- [EXERCISE DETAILS] In the copy you make, include no pictures, and transcribe every record exactly.

Records from a collection:
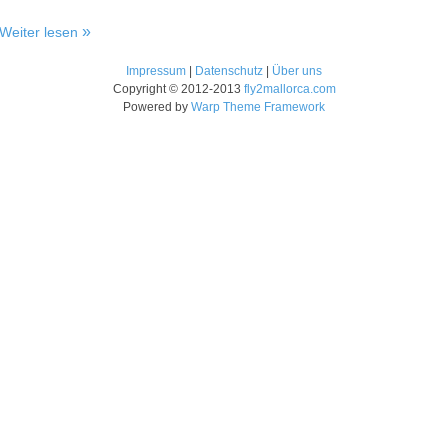
Weiter lesen
Impressum
|
Datenschutz
|
Über uns
Copyright © 2012-2013
fly2mallorca.com
Powered by
Warp Theme Framework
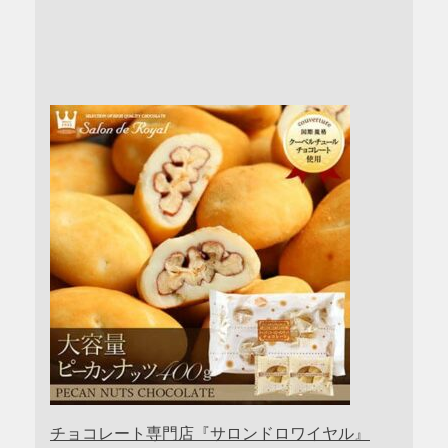
チョコレート専門店『サロンドロワイヤル』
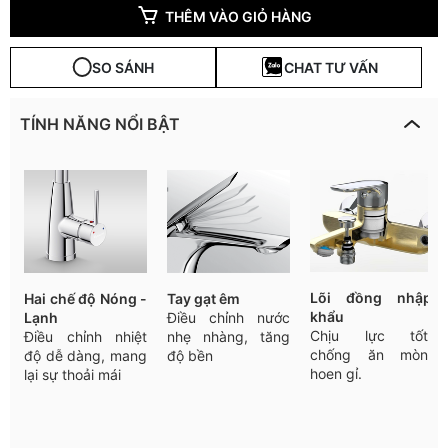
THÊM VÀO GIỎ HÀNG
SO SÁNH
CHAT TƯ VẤN
TÍNH NĂNG NỔI BẬT
Lõi
đồn
g
nhậ
p
Hai
chế
độ
Nóng -
Tay
gạt
êm
khẩ
u
Lạnh
Điều
chỉnh
nước
Chịu
lực
tốt
,
Điều
chỉnh
nhiệt
nhẹ
nhàng
,
tăng
chống
ăn
mòn
,
độ
dễ
dàng
,
mang
độ
bền
hoen
gỉ
.
lại
sự
thoải
mái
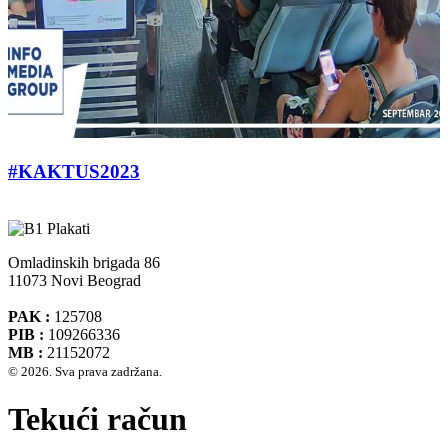
#KAKTUS2023
Omladinskih brigada 86
11073 Novi Beograd
PAK :
125708
PIB :
109266336
MB :
21152072
© 2026. Sva prava zadržana.
Tekući račun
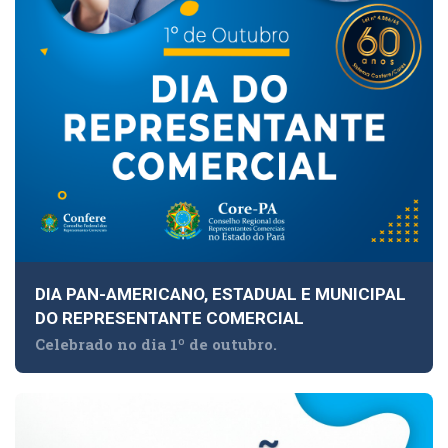
DIA PAN-AMERICANO, ESTADUAL E MUNICIPAL
DO REPRESENTANTE COMERCIAL
Celebrado no dia 1º de outubro.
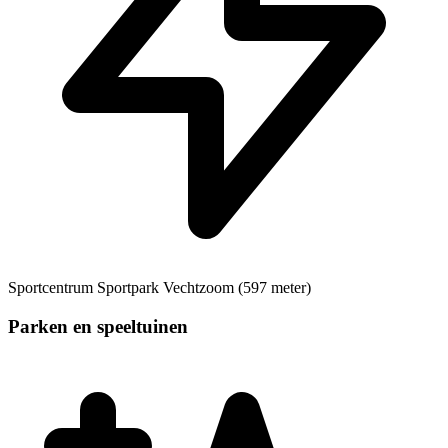
Sportcentrum
Sportpark Vechtzoom (597 meter)
Parken en speeltuinen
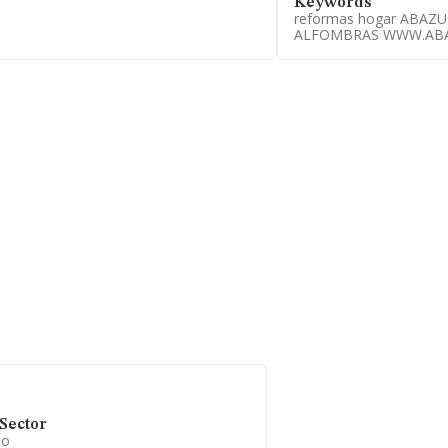
Keywords
reformas hogar ABAZ
ALFOMBRAS WWW.ABA
Sector
io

- [WRITTEN RESPONSE]
Weiter lesen
Impressum
|
Datenschutz
|
Über uns
Copyright © 2012-2013
fly2mallorca.com
Powered by
Warp Theme Framework
チョコレート専門店『サロンドロワイヤル』
THÊM VÀO GIỎ HÀNG
SO SÁNH
CHAT TƯ VẤN
TÍNH NĂNG NỔI BẬT
Lõi
đồn
g
nhậ
p
Hai
chế
độ
Nóng -
Tay
gạt
êm
khẩ
u
Lạnh
Điều
chỉnh
nước
Chịu
lực
tốt
,
Điều
chỉnh
nhiệt
nhẹ
nhàng
,
tăng
chống
ăn
mòn
,
độ
dễ
dàng
,
mang
độ
bền
hoen
gỉ
.
lại
sự
thoải
mái
#KAKTUS2023
Omladinskih brigada 86
11073 Novi Beograd
PAK :
125708
PIB :
109266336
MB :
21152072
© 2026. Sva prava zadržana.
Tekući račun
DIA PAN-AMERICANO, ESTADUAL E MUNICIPAL
DO REPRESENTANTE COMERCIAL
Celebrado no dia 1º de outubro.
Sportcentrum
Sportpark Vechtzoom (597 meter)
Parken en speeltuinen
Keywords
reformas hogar ABAZ
ALFOMBRAS WWW.ABA
Sector
io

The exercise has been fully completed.